The inventions listed below are owned by an agency of the U.S. Government and are available for licensing in the U.S. in accordance with 35 U.S.C. 207 to achieve expeditious commercialization of results of federally-funded research and development. Foreign patent applications are filed on selected inventions to extend market coverage for companies and may also be available for licensing.


Licensing information and copies of the U.S. patent applications listed below may be obtained by writing to the indicated licensing contact at the Office of Technology Transfer, National Institutes of Health, 6011 Executive Boulevard, Suite 325, Rockville, Maryland 20852-3804; telephone: 301/496-7057; fax: 301/402-0220. A signed Confidential Disclosure Agreement will be required to receive copies of the patent applications.

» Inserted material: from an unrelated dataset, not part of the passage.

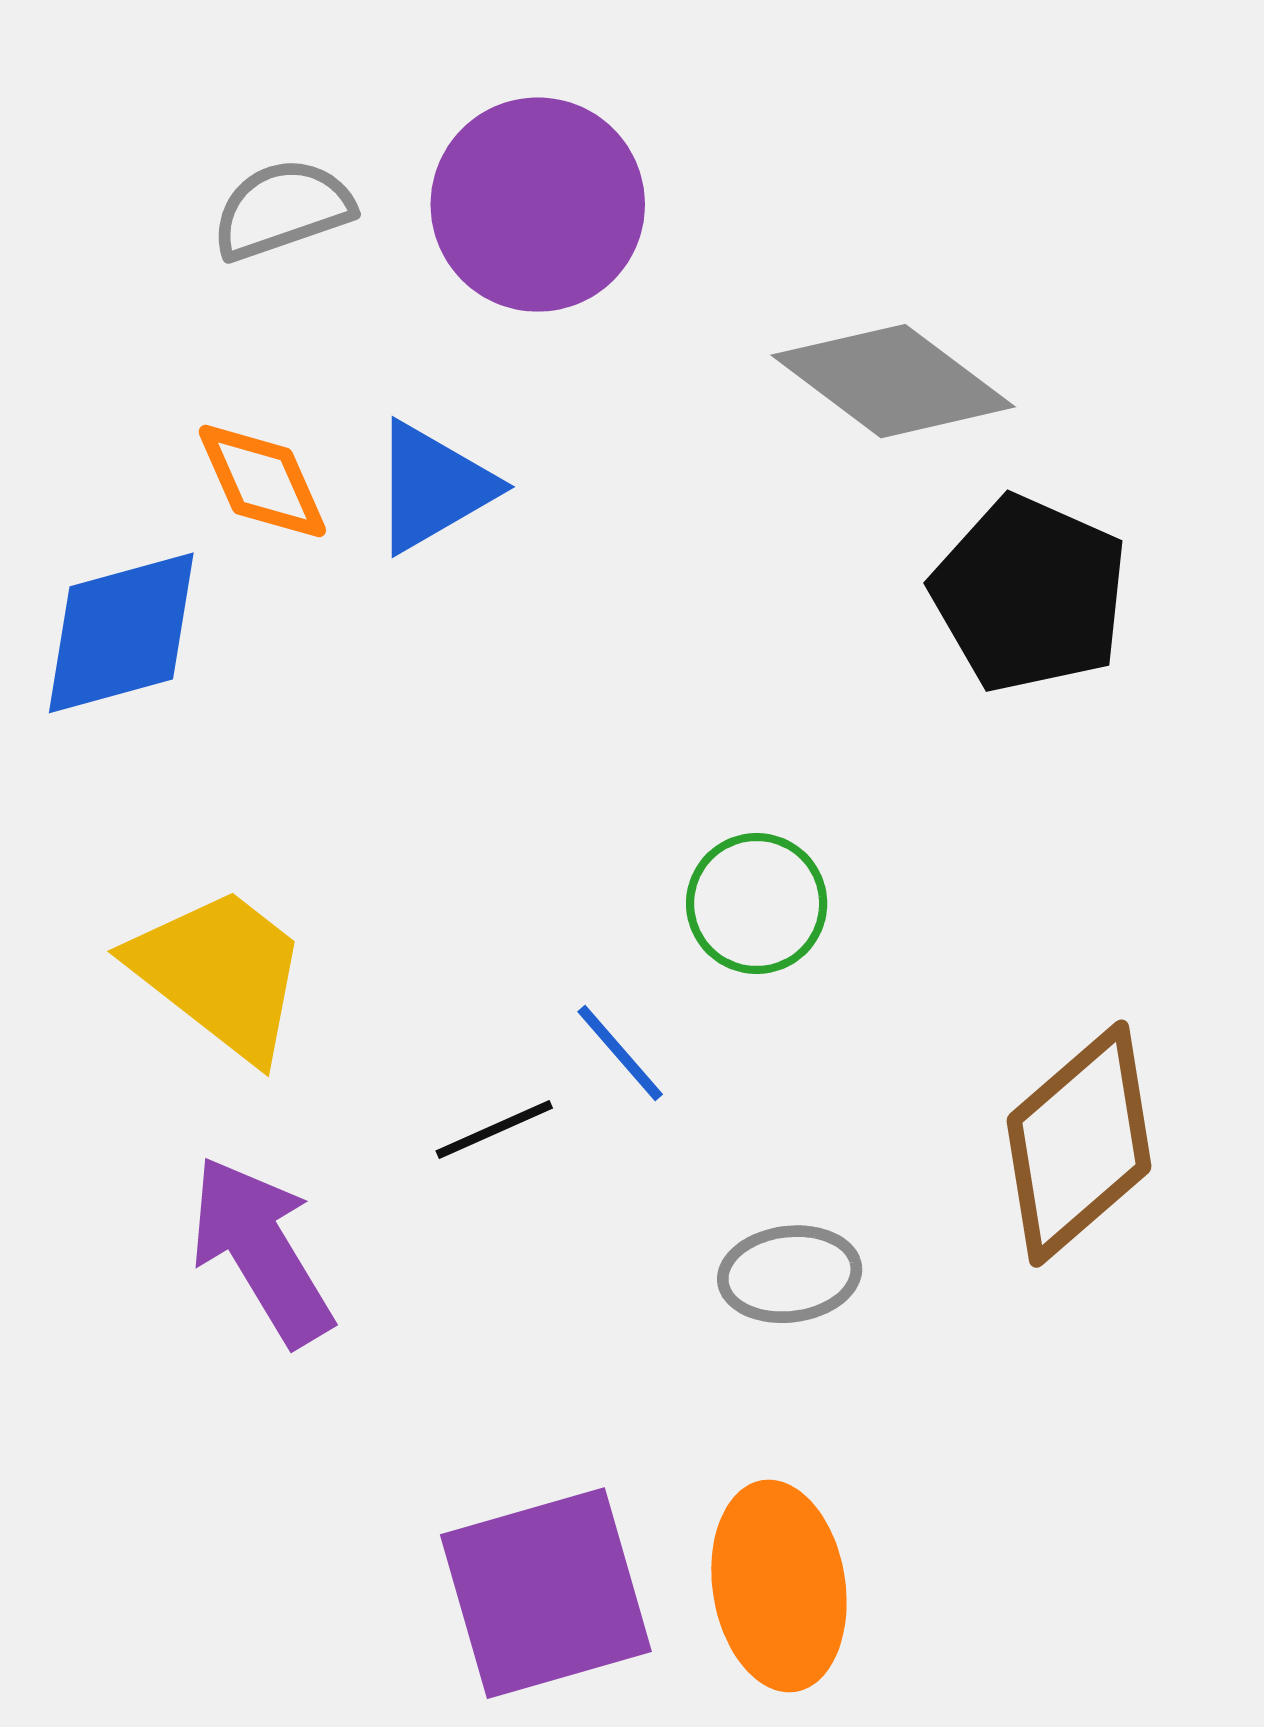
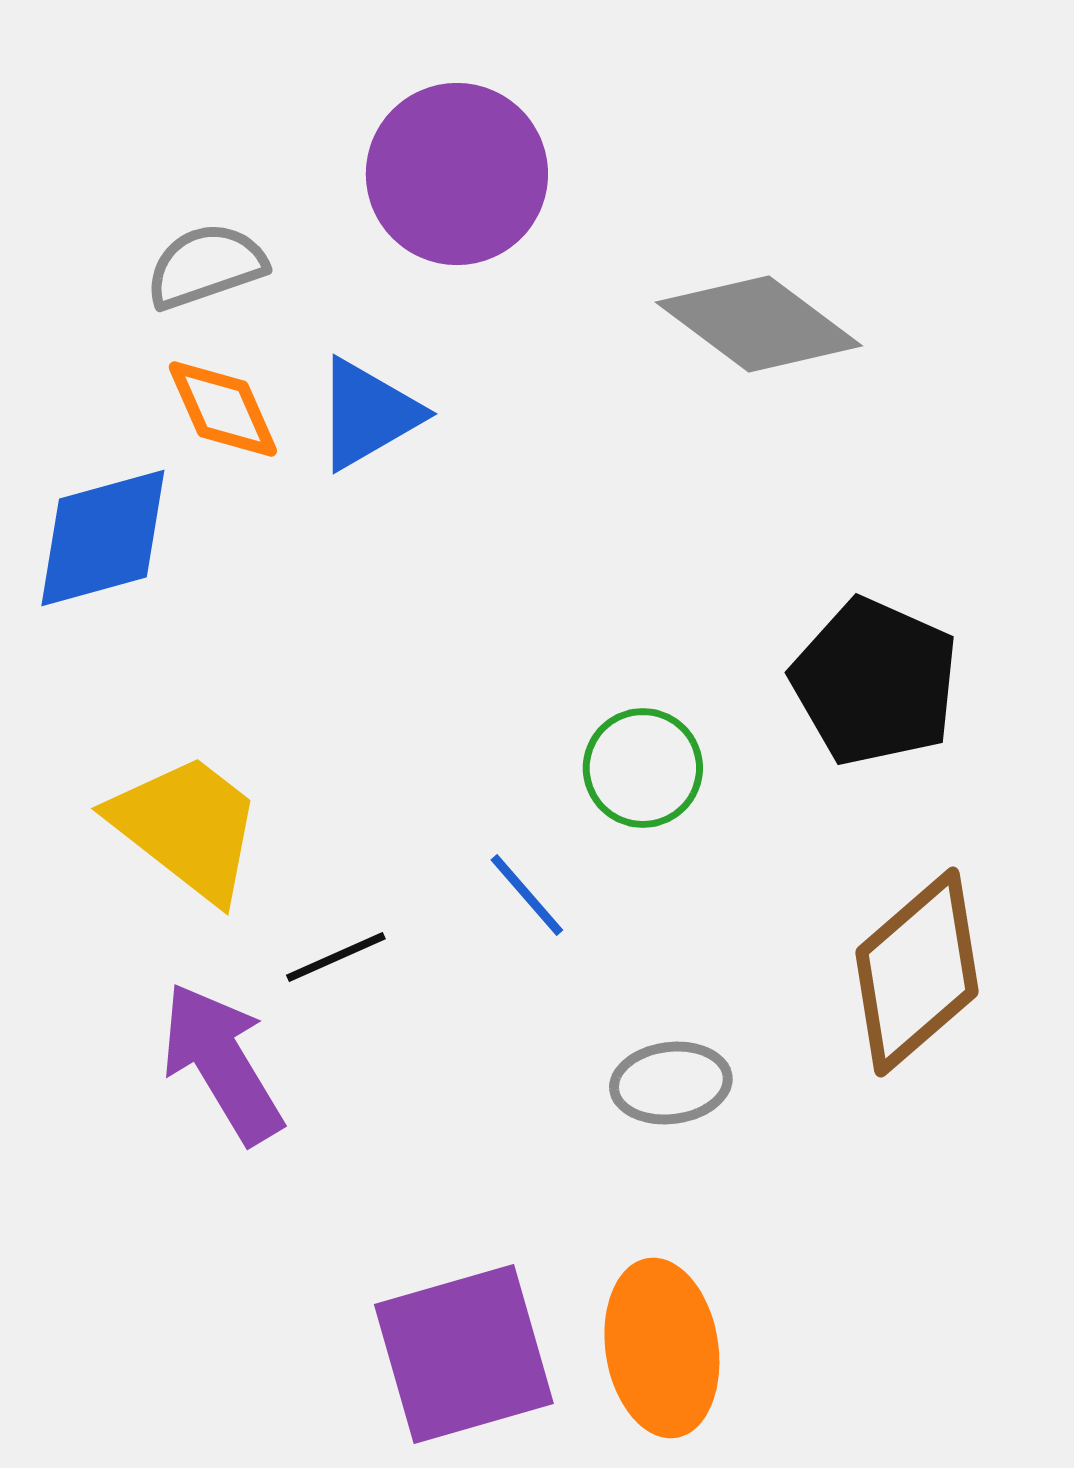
gray semicircle: (282, 209) -> (206, 266), moved
black pentagon: (1030, 594) -> (875, 682), moved
black line: (494, 1129) -> (336, 957), moved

Purified Saxitoxin for Food Safety Applications

Description of Technology: Available for licensing as a biological material for research purposes is purified saxitoxin. Saxitoxin is the parent compound in a family of natural toxins that can occur in seafood and can cause food borne illness. Highly purified saxitoxin is vital for the development, validation, and calibration of detection methods for these toxins, as well as for fundamental studies in physiology and pain management. Interested parties may license the compound for conjugation chemistry and radiolabeling with the end goal of generating a research reagent.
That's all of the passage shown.